In another post, I published four hypotheses on uncontrollable AI as an existential risk. Here I give some background on why I chose this particular framing.
Talking about existential risks from AI with people outside of the AI alignment or effective altruism communities can be quite frustrating. Often, what seems obvious to people in the community is met with deep skepticism by others, making a productive discussion difficult. As a result, the arguably most urgent problem we face today is almost completely neglected by politicians and the general scientific community.
I think there are many reasons for this, and I don’t claim to have analyzed them thoroughly, so there is more work to be done here. But from my own experience, there are some key factors that make it difficult for people to see that there is a real problem that needs to be addressed now. The most important one in my opinion is that existential risks from AI are usually linked to terms like “AGI”, “transformative AI (TAI)” or even “superintelligence”. This has several drawbacks.
First of all, these terms are quite vague, so it is easy for two people to have very different understandings of them.
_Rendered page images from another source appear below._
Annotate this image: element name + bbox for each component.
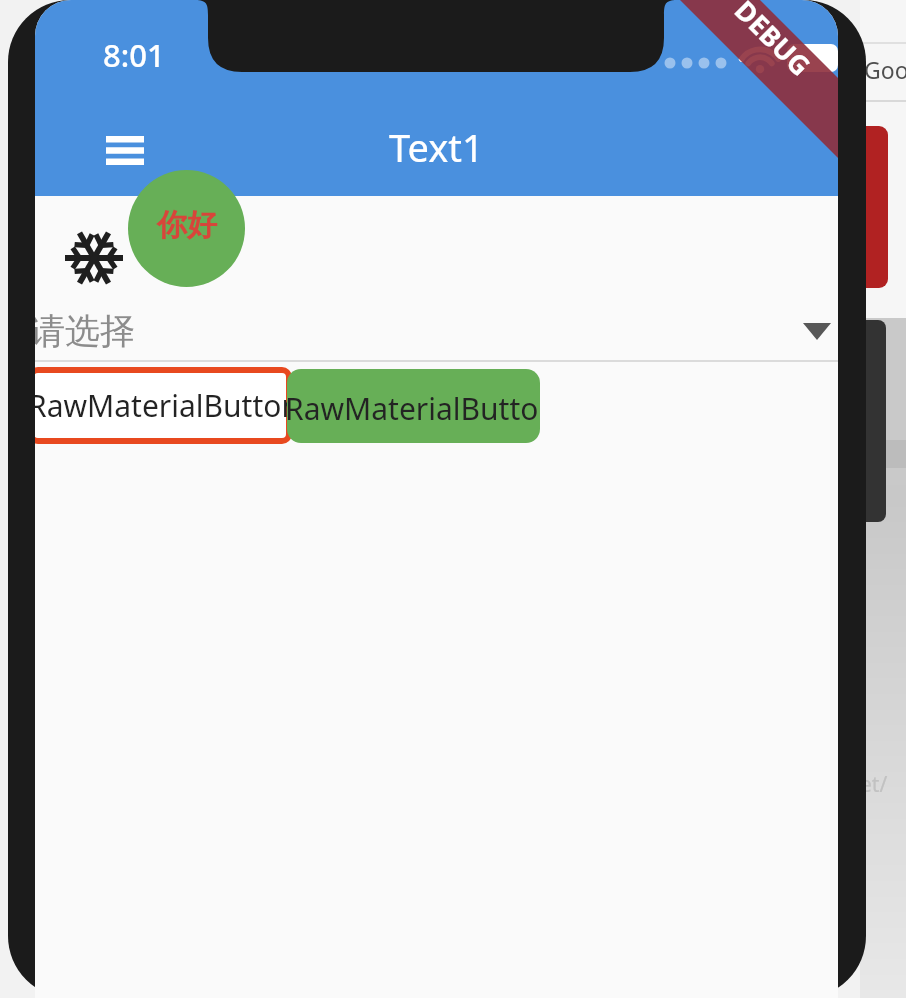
button[interactable]: 请选择: [35, 302, 838, 360]
staticText: Text1: [389, 121, 484, 173]
button[interactable]: RawMaterialButton: [287, 369, 540, 443]
staticText: 8:01: [103, 34, 165, 76]
staticText: et/: [860, 770, 888, 799]
staticText: DEBUG: [727, 0, 819, 84]
button[interactable]: 你好: [128, 170, 245, 287]
staticText: RawMaterialButton: [35, 385, 292, 426]
button[interactable]: Snowflake: [57, 221, 131, 295]
staticText: Goo: [864, 54, 906, 85]
staticText: RawMaterialButton: [287, 388, 538, 429]
button[interactable]: RawMaterialButton: [35, 367, 292, 444]
button[interactable]: Open navigation menu: [77, 112, 173, 188]
staticText: 你好: [157, 206, 217, 244]
staticText: 请选择: [35, 309, 135, 353]
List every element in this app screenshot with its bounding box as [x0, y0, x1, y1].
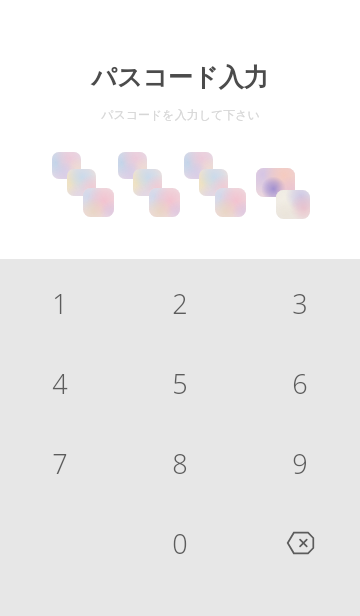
button[interactable]: 5 [120, 343, 240, 423]
button[interactable]: 9 [240, 423, 360, 503]
staticText: 6 [292, 365, 308, 402]
button[interactable]: 8 [120, 423, 240, 503]
button[interactable]: 2 [120, 263, 240, 343]
staticText: 3 [292, 285, 308, 322]
button[interactable]: 4 [0, 343, 120, 423]
staticText: 0 [172, 525, 188, 562]
staticText: パスコードを入力して下さい [101, 107, 260, 122]
staticText: 2 [172, 285, 188, 322]
staticText: 4 [52, 365, 68, 402]
staticText: 7 [52, 445, 68, 482]
button[interactable]: 1 [0, 263, 120, 343]
button[interactable]: 7 [0, 423, 120, 503]
staticText: 5 [172, 365, 188, 402]
staticText: 8 [172, 445, 188, 482]
staticText: 1 [52, 285, 68, 322]
button[interactable]: 0 [120, 503, 240, 583]
staticText: 9 [292, 445, 308, 482]
staticText: パスコード入力 [91, 62, 269, 93]
button[interactable]: Backspace [240, 503, 360, 583]
button[interactable]: 6 [240, 343, 360, 423]
button[interactable]: 3 [240, 263, 360, 343]
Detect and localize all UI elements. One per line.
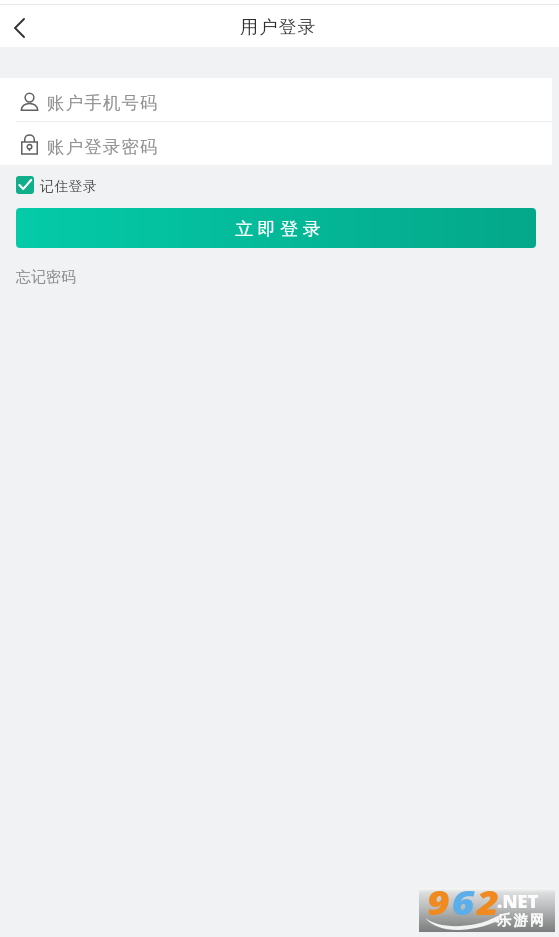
button[interactable]: Back bbox=[0, 7, 39, 49]
staticText: .NET bbox=[497, 889, 539, 914]
staticText: 立即登录 bbox=[233, 218, 323, 241]
staticText: 账户手机号码 bbox=[47, 92, 159, 114]
staticText: 6 bbox=[452, 880, 477, 924]
staticText: 账户登录密码 bbox=[47, 136, 159, 158]
staticText: 9 bbox=[427, 880, 452, 924]
button[interactable]: 立即登录 bbox=[16, 208, 536, 248]
staticText: 乐游网 bbox=[497, 912, 547, 930]
button[interactable]: 忘记密码 bbox=[16, 268, 76, 287]
button[interactable]: 账户登录密码 bbox=[0, 122, 552, 165]
staticText: 忘记密码 bbox=[16, 268, 76, 287]
staticText: 用户登录 bbox=[240, 16, 317, 39]
staticText: 记住登录 bbox=[40, 178, 98, 196]
staticText: 2 bbox=[477, 880, 501, 924]
button[interactable]: 记住登录 bbox=[16, 176, 98, 194]
button[interactable]: 账户手机号码 bbox=[0, 78, 552, 121]
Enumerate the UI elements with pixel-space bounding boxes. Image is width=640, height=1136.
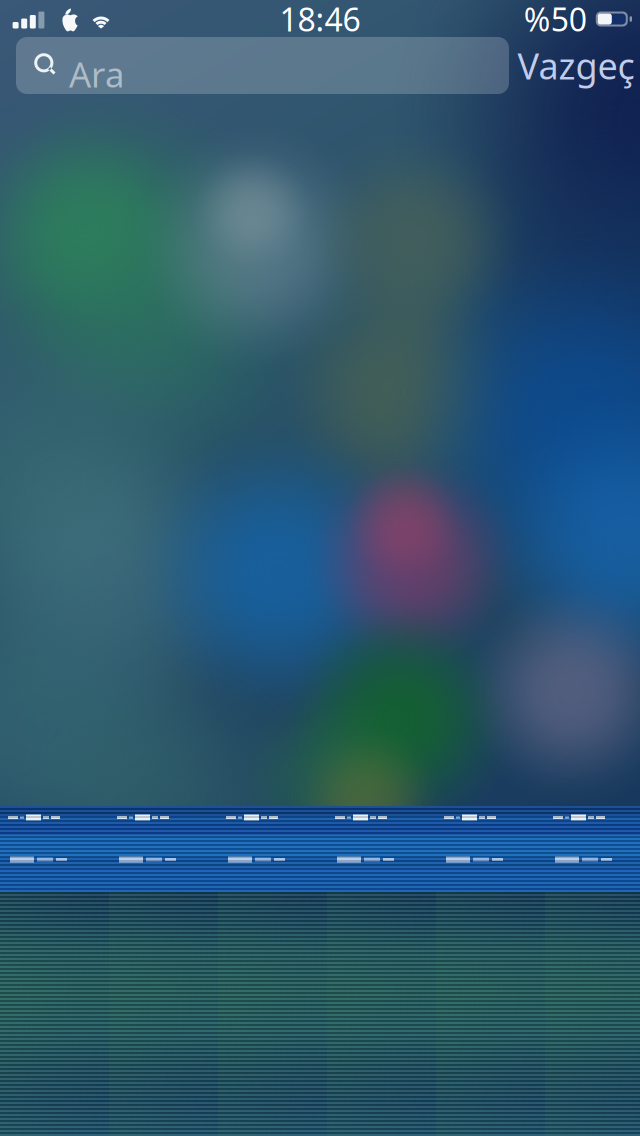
button[interactable]: Vazgeç — [521, 37, 631, 94]
staticText: 18:46 — [280, 0, 360, 40]
button[interactable]: Ara — [16, 37, 509, 94]
staticText: %50 — [524, 0, 587, 40]
staticText: Vazgeç — [518, 42, 634, 89]
staticText: Ara — [69, 51, 124, 97]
Also, vague problems are much easier to ignore than concrete ones.
Second, these terms (with the possible exception of TAI) are anthropomorphic: The human mind is defined as the ultimate benchmark of intelligence and it is implicitly assumed that as long as AIs are not “smarter than us”, there is no existential risk. Also, the expected timeline for AGI depends a lot on the individual view of how complex the human mind really is. If, for example, you believe that “consciousness” is in principle unachievable in a machine, you’ll probably think that AGI is impossible, or at least a very long way off, and therefore there is no reason to be concerned. Even if you think that consciousness can in principle be achieved in computers, you might equate “developing AGI” with “simulating the human brain” or at least “fully understanding the workings of the brain”. This is grossly misleading. While it seems plausible that AGI or superintelligence would indeed pose an existential risk, it is by no means clear that superiority to the human mind in most aspects is a necessary condition for that. In particular, “consciousness” in the way philosophers or psychologists usually understand it is probably not needed.
Third, AGI and superintelligence are often associated with science fiction, so it is easy to dismiss them as “not real”, especially in the absence of concrete proof that we’re close to developing AGI.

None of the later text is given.